CROSS REFERENCE TO RELATED APPLICATIONS

This is a U.S. National Stage of Application No. PCT/IB2015/001369, filed on Jul. 13, 2015, the disclosure of which is incorporated herein by reference.

BACKGROUND

The subject matter disclosed herein generally relates to elevator car door opening systems and, more particularly, to opening elevator car doors when an elevator is not located at a landing.

Elevators may require maintenance to be performed from within an elevator shaft. Accordingly, access must be provided for a technician or other authorized person to gain access to the elevator shaft. Traditional access is provided at each landing of the elevator shaft through a landing door. That is, operation of the landing doors is performed such that the landing doors may be opened when an elevator is not at the particular landing, so that the technician or other authorized person may gain access to the elevator shaft and perform a desired operation. Another form of access to the elevator shaft is by a technician being located on top of an elevator car within the elevator shaft.

Because of safety hazards associated with an elevator shaft, access must be restricted to authorized personnel only. As a result, systems are put in place to prevent and control elevator shaft access, especially for non-authorized persons, in a robust and safe way.

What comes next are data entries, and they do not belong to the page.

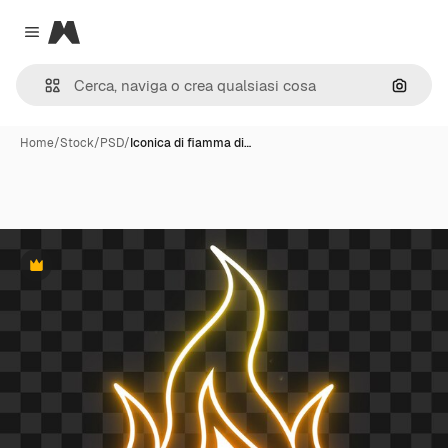
Magnific
Close menu
Cerca 
Home
/
Stock
/
PSD
/
Iconica di fiamma di…
Premium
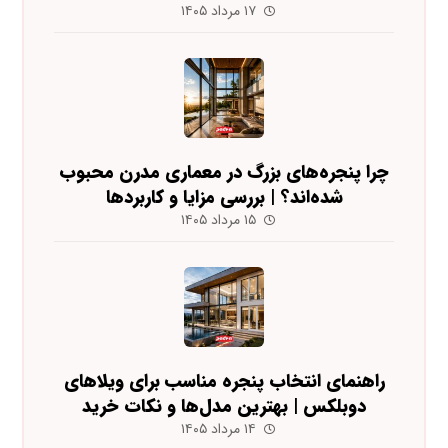
۱۷ مرداد ۱۴۰۵
چرا پنجره‌های بزرگ در معماری مدرن محبوب
شده‌اند؟ | بررسی مزایا و کاربردها
۱۵ مرداد ۱۴۰۵
راهنمای انتخاب پنجره مناسب برای ویلاهای
دوبلکس | بهترین مدل‌ها و نکات خرید
۱۴ مرداد ۱۴۰۵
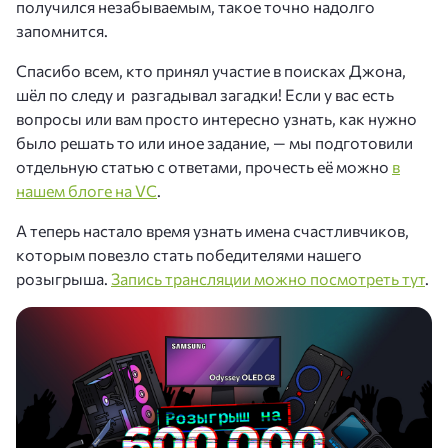
получился незабываемым, такое точно надолго
запомнится.
Спасибо всем, кто принял участие в поисках Джона,
шёл по следу и разгадывал загадки! Если у вас есть
вопросы или вам просто интересно узнать, как нужно
было решать то или иное задание, — мы подготовили
отдельную статью с ответами, прочесть её можно
в
нашем блоге на VC
.
А теперь настало время узнать имена счастливчиков,
которым повезло стать победителями нашего
розыгрыша.
Запись трансляции можно посмотреть тут
.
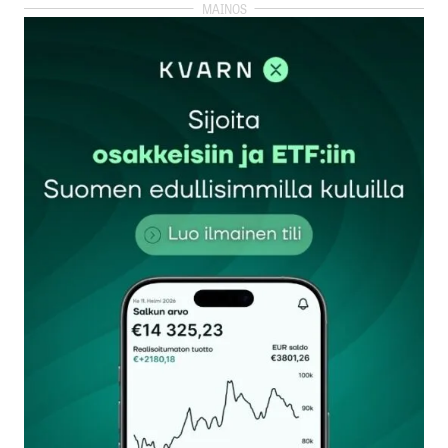
kirjautua
sisään
rekisteröityä
Sähköpostiosoitettasi ei julkaista.
Pakolliset
kentät on merkitty
*
Kommentti
*
Nimesi tai nimimerkkisi
*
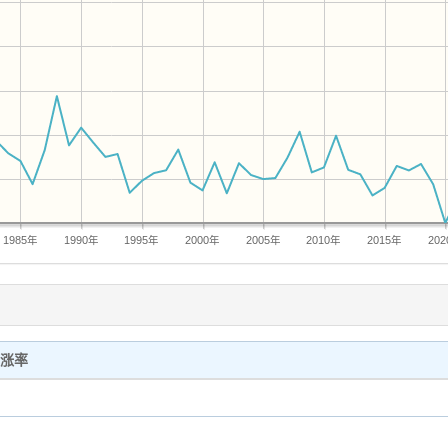
1985年
1990年
1995年
2000年
2005年
2010年
2015年
20
涨率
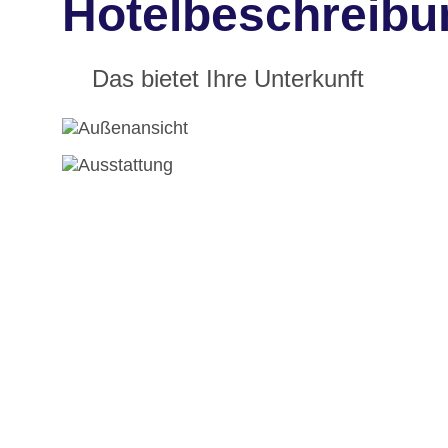
Hotelbeschreibun
Das bietet Ihre Unterkunft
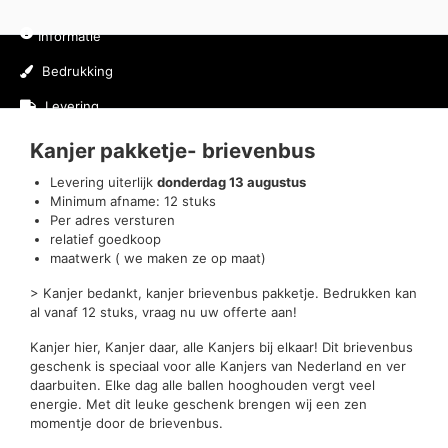
Informatie
Bedrukking
Levering
Kanjer pakketje- brievenbus
Levering uiterlijk
donderdag 13 augustus
Minimum afname: 12 stuks
Per adres versturen
relatief goedkoop
maatwerk ( we maken ze op maat)
> Kanjer bedankt, kanjer brievenbus pakketje. Bedrukken kan
al vanaf 12 stuks, vraag nu uw offerte aan!
Kanjer hier, Kanjer daar, alle Kanjers bij elkaar! Dit brievenbus
geschenk is speciaal voor alle Kanjers van Nederland en ver
daarbuiten. Elke dag alle ballen hooghouden vergt veel
energie. Met dit leuke geschenk brengen wij een zen
momentje door de brievenbus.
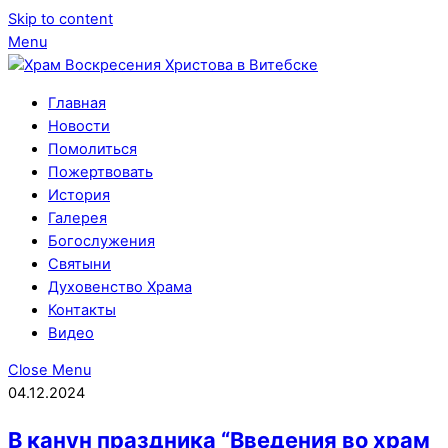
Skip to content
Menu
Главная
Новости
Помолиться
Пожертвовать
История
Галерея
Богослужения
Святыни
Духовенство Храма
Контакты
Видео
Close Menu
04.12.2024
В канун праздника “Введения во храм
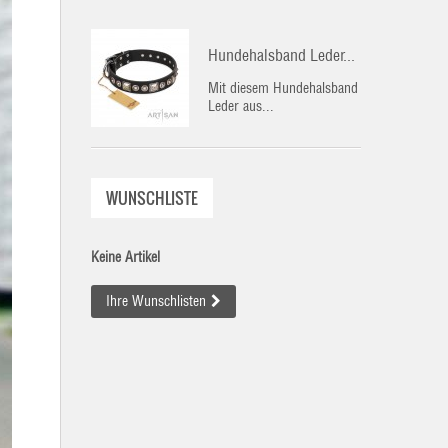
Hundehalsband Leder...
Mit diesem Hundehalsband
Leder aus...
WUNSCHLISTE
Keine Artikel
Ihre Wunschlisten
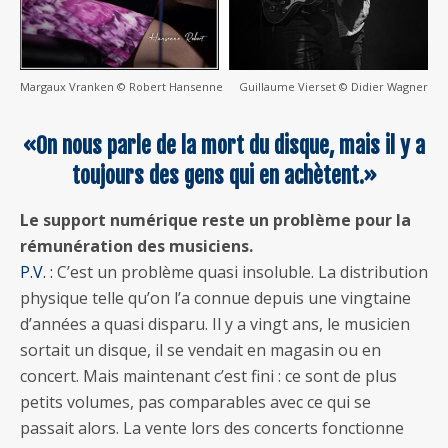
Margaux Vranken © Robert Hansenne
Guillaume Vierset © Didier Wagner
«On nous parle de la mort du disque, mais il y a
toujours des gens qui en achètent.»
Le support numérique reste un problème pour la
rémunération des musiciens.
P.V. :
C’est un problème quasi insoluble. La distribution
physique telle qu’on l’a connue depuis une vingtaine
d’années a quasi disparu. Il y a vingt ans, le musicien
sortait un disque, il se vendait en magasin ou en
concert. Mais maintenant c’est fini : ce sont de plus
petits volumes, pas comparables avec ce qui se
passait alors. La vente lors des concerts fonctionne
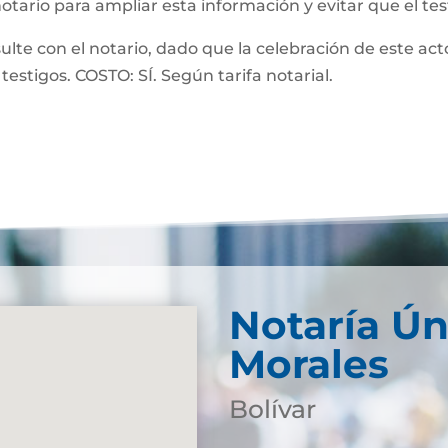
notario para ampliar esta información y evitar que el te
 con el notario, dado que la celebración de este acto
testigos. COSTO: SÍ. Según tarifa notarial.
Notaría Ún
Morales
Bolívar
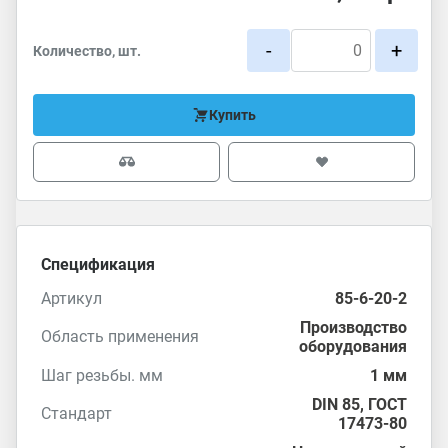
-
+
Количество, шт.
Купить
Спецификация
Артикул
85-6-20-2
Производство
Область применения
оборудования
Шаг резьбы. мм
1 мм
DIN 85
,
ГОСТ
Стандарт
17473-80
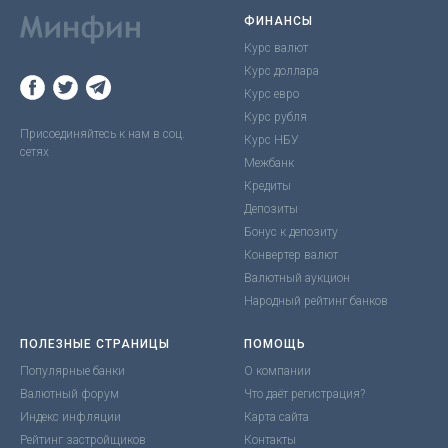
ФИНАНСЫ
Курс валют
Курс доллара
Курс евро
Курс рубля
Присоединяйтесь к нам в соц.
Курс НБУ
сетях
Межбанк
Кредиты
Депозиты
Бонус к депозиту
Конвертер валют
Валютный аукцион
Народный рейтинг банков
ПОЛЕЗНЫЕ СТРАНИЦЫ
ПОМОЩЬ
Популярные банки
О компании
Валютный форум
Что даёт регистрация?
Индекс инфляции
Карта сайта
Рейтинг застройщиков
Контакты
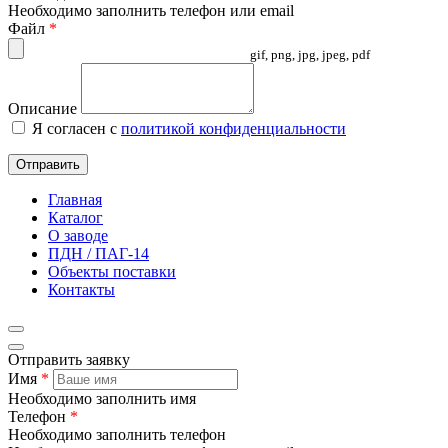
Необходимо заполнить телефон или email
Файл
*
gif, png, jpg, jpeg, pdf
Описание
Я согласен с
политикой конфиденциальности
Отправить
Главная
Каталог
О заводе
ПДН / ПАГ-14
Объекты поставки
Контакты
Отправить заявку
Имя
*
Необходимо заполнить имя
Телефон
*
Необходимо заполнить телефон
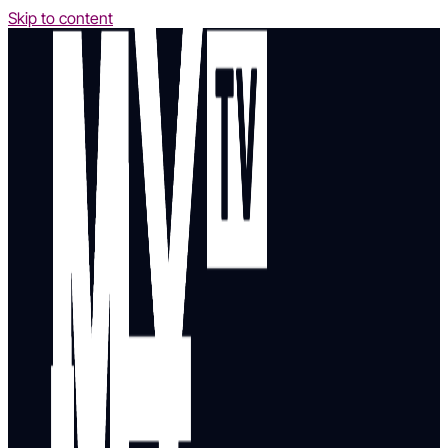
Skip to content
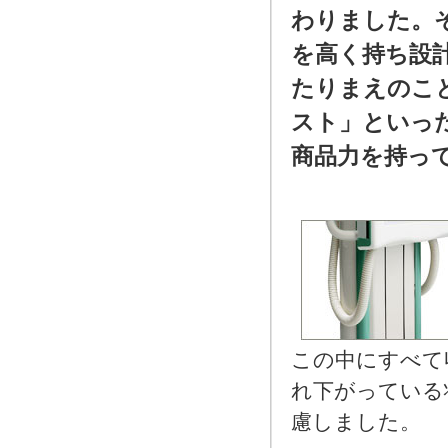
わりました。
を高く持ち設
たりまえのこ
スト」といっ
商品力を持っ
この中にすべて
れ下がっている
慮しました。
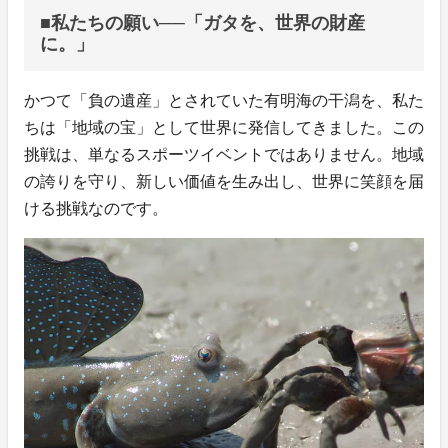
■私たちの願い──「ガタを、世界の財産
に。」
かつて「負の遺産」とされていた有明海の干潟を、私た
ちは「地域の宝」として世界に発信してきました。この
挑戦は、単なるスポーツイベントではありません。地域
の誇りを守り、新しい価値を生み出し、世界に笑顔を届
ける挑戦なのです。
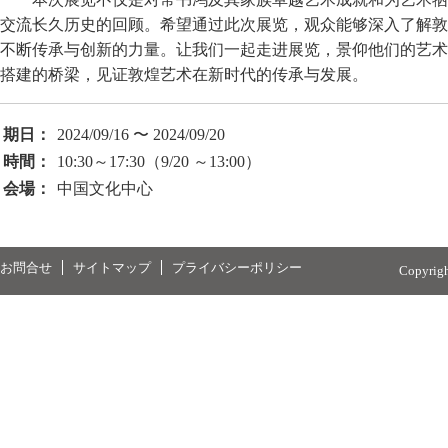
交流长久历史的回顾。希望通过此次展览，观众能够深入了解敦
不断传承与创新的力量。让我们一起走进展览，景仰他们的艺术
搭建的桥梁，见证敦煌艺术在新时代的传承与发展。
期日：
2024/09/16 〜 2024/09/20
時間：
10:30～17:30（9/20 ～13:00）
会場：
中国文化中心
お問合せ
サイトマップ
プライバシーポリシー
Copyrig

Traditionally, elevator car door systems may be configured with an opening deterrent system or deterrent device that prevents the elevator car doors from opening when not at a landing or unlocking zone and only allows the elevator car doors to be opened at the unlocking zone of a landing. That is, the deterrent system is configured to enable the elevator car doors to open only when a landing door also opens. The space between each landing or unlocking zone is a traveling zone, where a landing door may not be present, and the elevator may move at speed between landing floors. As such, elevator car doors may not be allowed and are prevented from being opened when in the traveling zone. If any portion of an elevator car is outside of the landing or unlocking zone, the elevator car doors are prevented from being opened by the deterrent system.

SUMMARY

According to one embodiment an elevator system is provided. The system includes an elevator car having at least one elevator car door, a deterrent system configured to prevent the at least one elevator car door from opening when the elevator car is not in an unlocking zone, and a disabling system configured to disable the deterrent system such that the at least one elevator car door may be opened outside of the unlocking zone.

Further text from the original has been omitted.